Street art puts focus on black women
LONDON – In a bright yellow cloth shirt, arms outstretched and adorned with bangles, the image of Shaney Blackman towering over six metres tall on a wall in east London is arresting.
Blackman’s portrait is the last in a series of 10 murals blazoned across the city highlighting the lives of strong, black women by artist Neequaye Dreph Dsane, known as Dreph.
Dreph says the portraits, far from capturing celebrity or famous faces, seek to celebrate everyday women, such as Blackman, a legal professional who quit her high-powered job to volunteer and travel the world.
“I didn’t ever think I’d be a piece of street art,” Blackman says. “I definitely think that there’s a low representation of black women but we are here, we exist.”

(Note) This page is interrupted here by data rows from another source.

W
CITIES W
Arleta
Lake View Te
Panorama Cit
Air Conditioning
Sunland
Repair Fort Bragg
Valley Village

Dreph says the project is about “celebrating people I felt needed celebrating, ordinary people who do extraordinary things” with the women ranging from health consultants to care professionals to marketing executives.

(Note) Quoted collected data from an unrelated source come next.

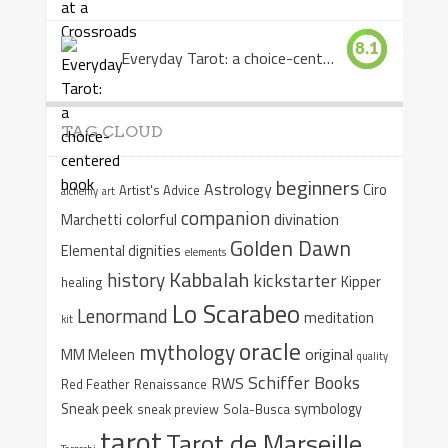
8.1
Everyday Tarot: a choice-centered book
TAG CLOUD
beginners
Astrology
Ciro
Artist's Advice
alchemy
art
companion
colorful
divination
Marchetti
Golden Dawn
Elemental dignities
elements
Kabbalah
history
kickstarter
Kipper
healing
Lo Scarabeo
Lenormand
meditation
kit
oracle
mythology
original
MM Meleen
quality
Schiffer Books
RWS
Red Feather
Renaissance
Sneak peek
symbology
sneak preview
Sola-Busca
tarot
Tarot de Marseille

For Dreph, the series titled You Are Enough, comes at a time of greater focus on how the gender pay gap is impacting black women and the Black Lives Matter campaign in the United States following the election of President Donald Trump.
The British-Ghanian artist, 43, who studied fine art and has worked in schools, says it was important his work was public.
For Pauline Nottingham, a 24-year-old receptionist who works opposite the artwork, the painting makes her optimistic. “I think it’s really beautiful.”
Some of the women featured are adjusting to new found fame having been recognized by tourists and locals in the area.